= Sesquipower =

Topic in combinatorics

In mathematics, a sesquipower or Zimin word is a string over an alphabet with identical prefix and suffix. Sesquipowers are unavoidable patterns, in the sense that all sufficiently long strings contain one.

==Formal definition==
Formally, let A be an alphabet and A^{∗} be the free monoid of finite strings over A. Every non-empty word w in A^{+} is a sesquipower of order 1. If u is a sesquipower of order n then any word w = uvu is a sesquipower of order n + 1. The degree of a non-empty word w is the largest integer d such that w is a sesquipower of order d.

==Bi-ideal sequence==
A bi-ideal sequence is a sequence of words f_{i} where f_{1} is in A^{+} and

$f_{i+1} = f_i g_i f_i$

for some g_{i} in A^{∗} and i ≥ 1. The degree of a word w is thus the length of the longest bi-ideal sequence ending in w.

==Unavoidable patterns==
For a finite alphabet A on k letters, there is an integer M depending on k and n, such that any word of length M has a factor which is a sesquipower of order at least n. We express this by saying that the sesquipowers are unavoidable patterns.

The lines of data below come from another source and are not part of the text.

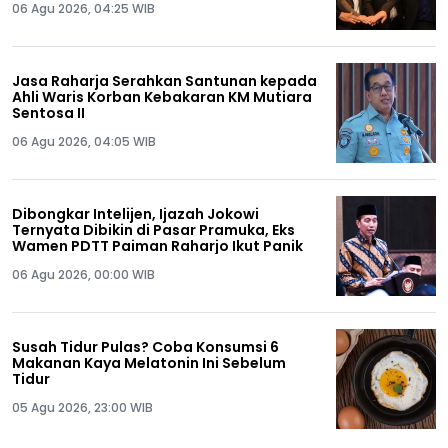
06 Agu 2026, 04:25 WIB
Jasa Raharja Serahkan Santunan kepada
Ahli Waris Korban Kebakaran KM Mutiara
Sentosa II
06 Agu 2026, 04:05 WIB
Dibongkar Intelijen, Ijazah Jokowi
Ternyata Dibikin di Pasar Pramuka, Eks
Wamen PDTT Paiman Raharjo Ikut Panik
06 Agu 2026, 00:00 WIB
Susah Tidur Pulas? Coba Konsumsi 6
Makanan Kaya Melatonin Ini Sebelum
Tidur
05 Agu 2026, 23:00 WIB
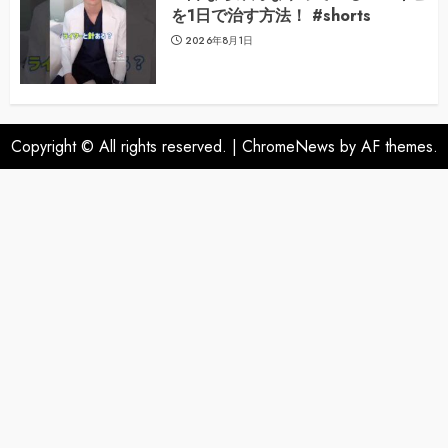
を1日で治す方法！ #shorts
2026年8月1日
Copyright © All rights reserved.
|
ChromeNews
by AF themes.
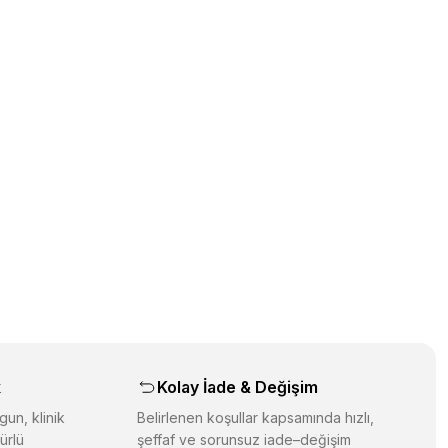
k
Kolay İade & Değişim
gun, klinik
Belirlenen koşullar kapsamında hızlı,
ürlü
şeffaf ve sorunsuz iade–değişim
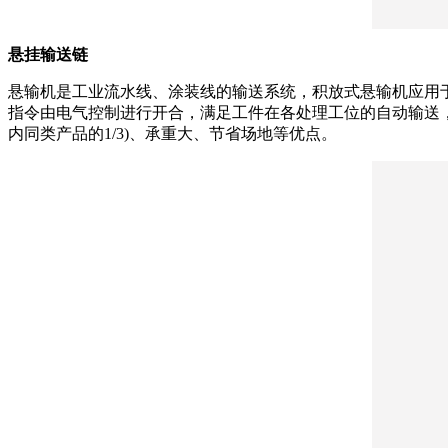
悬挂输送链
悬输机是工业流水线、涂装线的输送系统，积放式悬输机应用于L=
指令由电气控制进行开合，满足工件在各处理工位的自动输送
内同类产品的1/3)、承重大、节省场地等优点。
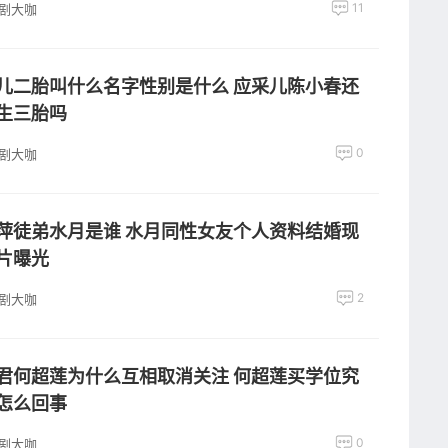
11
剧大咖
儿二胎叫什么名字性别是什么 应采儿陈小春还
生三胎吗
0
剧大咖
萍徒弟水月是谁 水月同性女友个人资料结婚现
片曝光
2
剧大咖
君何超莲为什么互相取消关注 何超莲买学位究
怎么回事
0
剧大咖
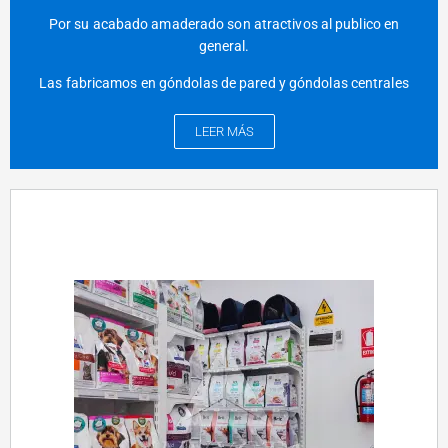
Por su acabado amaderado son atractivos al publico en
general.
Las fabricamos en góndolas de pared y góndolas centrales
LEER MÁS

==Sesquipowers in infinite sequences==
Given an infinite bi-ideal sequence, we note that each f_{i} is a prefix of f_{i+1} and so the f_{i} converge to an infinite sequence

$f = f_1 g_1 f_1 g_2 f_1 g_1 f_1 g_3 f_1 \cdots$

We define an infinite word to be a sesquipower if it is the limit of an infinite bi-ideal sequence. An infinite word is a sesquipower if and only if it is a recurrent word, that is, every factor occurs infinitely often.

Fix a finite alphabet A and assume a total order on the letters. For given integers p and n, every sufficiently long word in A^{∗} has either a factor which is a p-power or a factor which is an n-sesquipower; in the latter case the factor has an n-factorisation into Lyndon words.